I. Peire Vidal, puisqu'il m'arrive de faire une tenson, ne soyez pas fâché, si je vous demande principalement pour quelle raison vous avez un sens si vénal en maintes affaires qui ne vous donnent pas grand profit, tandis que vous montrez tant de talent et d'intelligence en poésie ; et celui qui, déjà vieux, espère ainsi et qu a ainsi passé sa jeunesse, celui-là a moins de bien que s'il n'était jamais né.

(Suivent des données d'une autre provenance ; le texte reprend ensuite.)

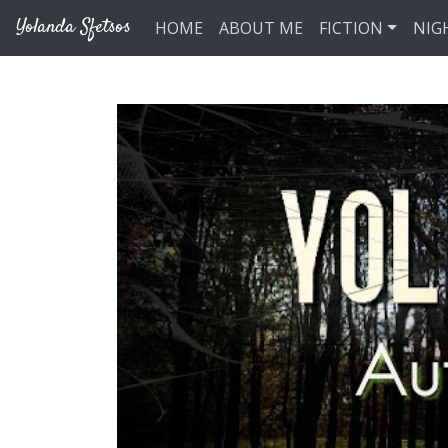
Skip to main content
Yolanda Sfetsos
HOME
ABOUT ME
FICTION
NIG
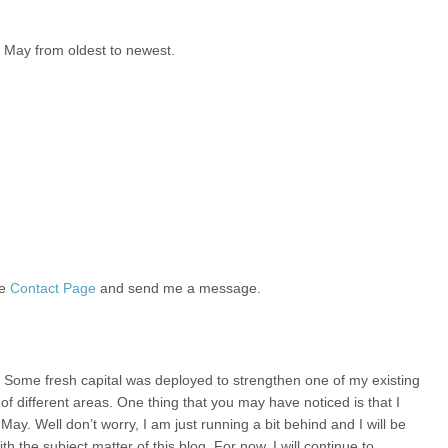
g May from oldest to newest.
he
Contact Page
and send me a message.
h. Some fresh capital was deployed to strengthen one of my existing
 of different areas. One thing that you may have noticed is that I
May. Well don’t worry, I am just running a bit behind and I will be
ith the subject matter of this blog. For now, I will continue to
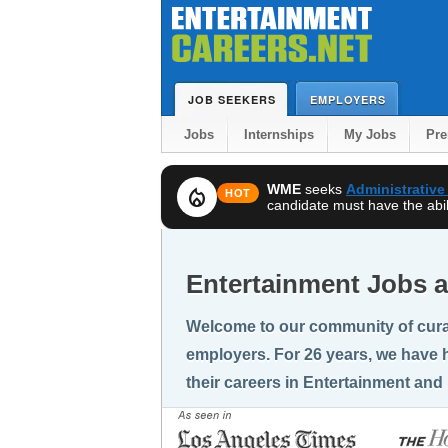
JOB SEEKERS
EMPLOYERS
Jobs
Internships
My Jobs
Pr
WME
seeks
Administrative
local_fire_department
HOT
candidate must have the abili
Entertainment Jobs a
Welcome to our community of cura
employers. For 26 years, we have h
their careers in Entertainment and 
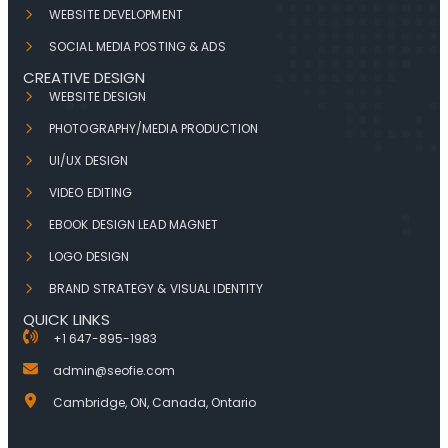
WEBSITE DEVELOPMENT
SOCIAL MEDIA POSTING & ADS
CREATIVE DESIGN
WEBSITE DESIGN
PHOTOGRAPHY/MEDIA PRODUCTION
UI/UX DESIGN
VIDEO EDITING
EBOOK DESIGN LEAD MAGNET
LOGO DESIGN
BRAND STRATEGY & VISUAL IDENTITY
QUICK LINKS
+1 647-895-1983
admin@seofie.com
Cambridge, ON, Canada, Ontario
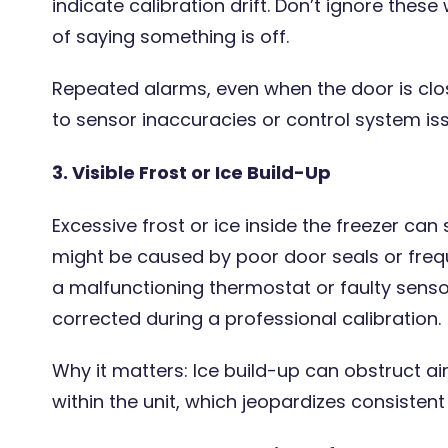
indicate calibration drift. Don’t ignore the
of saying something is off.
Repeated alarms, even when the door is clo
to sensor inaccuracies or control system issu
3. Visible Frost or Ice Build-Up
Excessive frost or ice inside the freezer can
might be caused by poor door seals or frequ
a malfunctioning thermostat or faulty senso
corrected during a professional calibration.
Why it matters: Ice build-up can obstruct ai
within the unit, which jeopardizes consisten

II. Blacatz, je ne vous regarde pas comme un homme de bon sens, car jamais vous n'avez mis en discussion une question si extraordinaire ; moi, j'ai en toutes choses du bon sens, fin et naturel, auquel on me reconnaît bien ; j'ai consacré mon amour et ma jeunesse à la meilleure femme et à la plus méritante ; je ne veux pas perdre le gain ni la récompense, car celui qui se rebute est peu courtois et d'un mauvais naturel.
III. Peire Vidal, je ne voudrais jamais tenir votre raisonnement à ma dame, qui a tant de mérite ; je veux la servir tous les jours, également, et il me plaît qu'elle m'accorde une récompense ; je vous laisse la longue attente sans la jouissance ; moi, c'est la jouissance que je veux ; car une longue attente sans joie est, sachez-le, une joie perdue, que jamais on n'a obtenue.
IV. Blacatz, je ne suis pas fait comme vous autres, qui vous souciez peu d'amour. Je veux faire une grande journée de marche pour arriver à une bonne maison et un long service pour une agréable récompense. Il n'est pas amant parfait, celui qui change souvent, et ce n'est pas une noble dame, celle qui le lui permet ; ce n'est pas là de l'amour, c'est pure tromperie, si vous demandez aujourd'hui et si demain vous changez.